Добавить в цитаты Настройки чтения

Страница 11 из 70

И когда все было готово и в землянке стало темно, хлопнул себя по лбу ладонью и сказал:

— А главное-то я забыл… мне нужно обриться.

— Разве вы бреетесь?.. — спросил Петька.

Это, разумеется, был не совсем умный вопрос, и Семен только крякнул и ничего не ответил Петьке.

Петька сейчас же и сам сообразил, что мог бы сказать Семену что-нибудь другое.

— Я не про то, — проговорил он, — я говорю, для чего вам бриться?

— Как для чего?

И Семен хлопнул громко себя ладонью по коленке.

— Глуп ты, вот что!..

Впрочем, он сейчас же поправился.

— To-есть не глуп, а не понимаешь…

Он опять крякнул…

— Ведь он меня в бороде видел? Ну?..

Он помолчал минуту.

— Японец? — спросил Петька.

— А то, кто же! Ведь в бороде?..

— В бороде.

— И, значит, сейчас в случае чего: «а, дескать, голубчик, это ты!..» Небось ведь приметил. То-то и дело… А сниму я бороду, тогда-то еще когда догадается…
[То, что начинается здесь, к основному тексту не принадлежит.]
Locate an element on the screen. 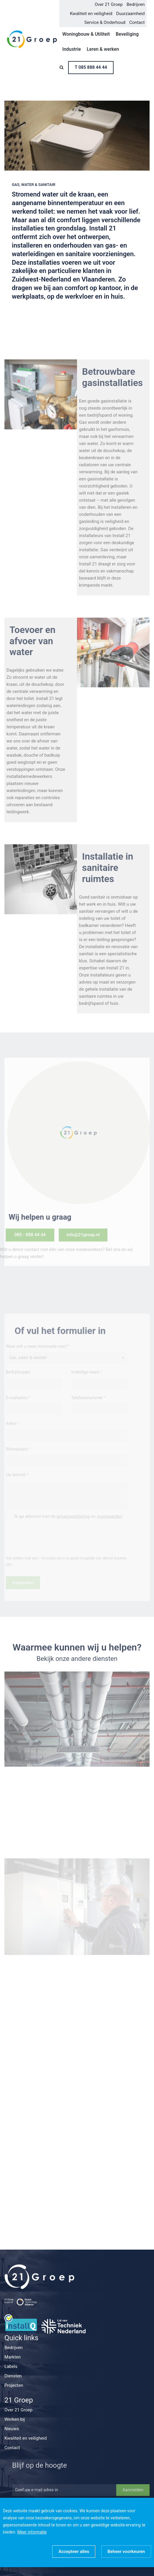  Industrie is located at coordinates (71, 49).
На это Петька ничего не мог возразить.

Семен продолжал:

— Идем мы с тобой, скажем, по лесу, а он этак…

И Семен кивнул головой кверху.

— На дереве… Да… Или в кустах, или еще где… Увидал, значит… Стой, голубчик! Вот они… И тут, недолго думавши, сейчас к своим… А ты видишь, какой они народ; вокруг пальца окрутят… У них вот и трубы и все…
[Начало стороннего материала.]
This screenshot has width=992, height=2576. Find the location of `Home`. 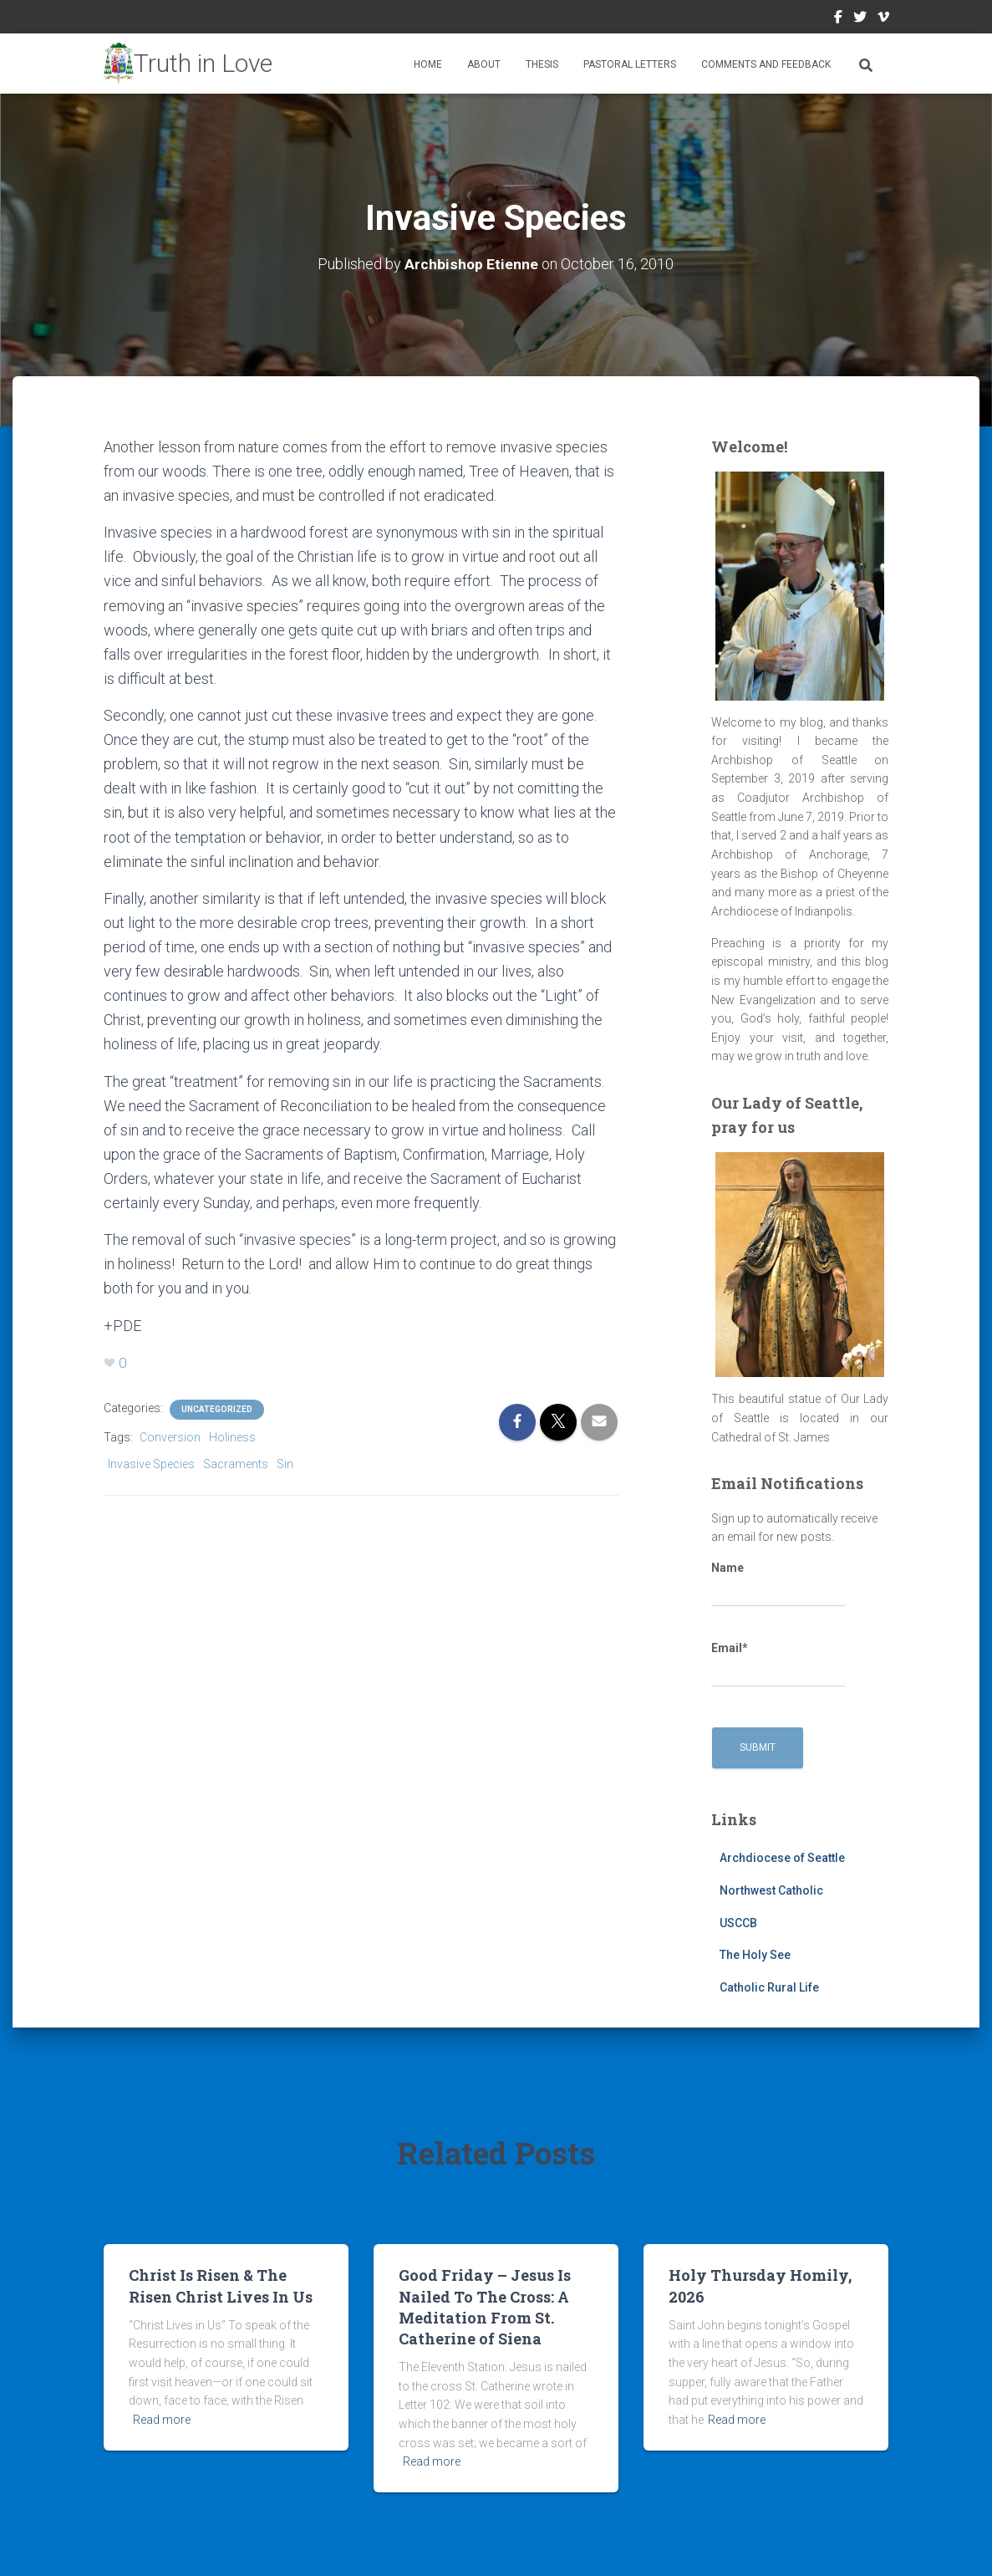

— Это так, — сказал Петька.

— То-то и дело!.. И потому я решил: обреюсь! Они хитры, да и я не в кулак свищу! Я, брат, свое дело знаю…

— Да ведь как же вы теперь будете бриться? Темно…
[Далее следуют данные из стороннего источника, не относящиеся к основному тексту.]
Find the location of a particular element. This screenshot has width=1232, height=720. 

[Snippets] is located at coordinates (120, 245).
— То-то что забыл… Плошку нужно зажечь.

На полке у него стояла глиняная плошка, наполненная каким-то жиром, с плавающим в ней фитилем, закрепленным в круглом пробковом поплавке.

Он поставил плошку на стол, зажег и, в ожидании пока разгорится фитиль, разложил на столе ножницы, бритвы, мыло.

Когда он остриг бороду, а потом выбрил начисто подбородок и щеки бритвой и повернулся к Петьке, Петьке показалось, что перед ним сидит совсем другой человек.

— Ни в жизнь не узнает! — воскликнул он.

— Гм, — сказал Семен, — а усы?

Он закрутил кончики усов в стрелки и провёл ладонью сначала по одной щеке, потом по другой… Потом погладил подбородок.

— Помолодел?.. — обратился он к Петьке.

— Все равно, как и не вы!

— А усы сбрить?..

— Усы зачем?..

— Усы не надо, — сказал и Семен; —так вряд ли узнать?

— Совсем нельзя…

— Гм… Я так и знал. А теперь нужно спать. Стелись, Петька.

Петька разостлал, как раньше, козьи шкуры на полу около входа, разделся и лег, одевшись двумя сшитыми вместе козьими же шкурками…

Свою винтовку он положил рядом с собой.

Семен тоже разделся, лег на койку и потушил плошку.

В землянке стало темно.

Через минуту Петька услышал, как Семен смурыгает спичечной коробкой. Потом он чиркнул спичкой… Спичка вспыхнула, осветив на мгновенье руки Семена, и потухла.

Что-то слабо затлелось красным огоньком в темноте, где лежал Семен. Запахло махоркой. В освещенном огоньком пространстве заструился синий дымок.

Семен закурил…

— Дядя Семен! — окликнул его Петька.

Семен засосал трубкой. В трубке заклокотало и захрипело, будто в чубуке набралась вода…

Красный огонек разгорелся ярче, осветив усы и кончик носа… Синие струи дыма словно выросли, вытянулись… Волнуясь и колеблясь, они расплывались в красноватом отблеске, дрожавшем в воздухе…

— А?.. — отозвался Семен.

Должно быть, он отнял ото рта трубку; из темноты выступил его подбородок, слабо и смутно… Опять чуть-чуть осветились его руки.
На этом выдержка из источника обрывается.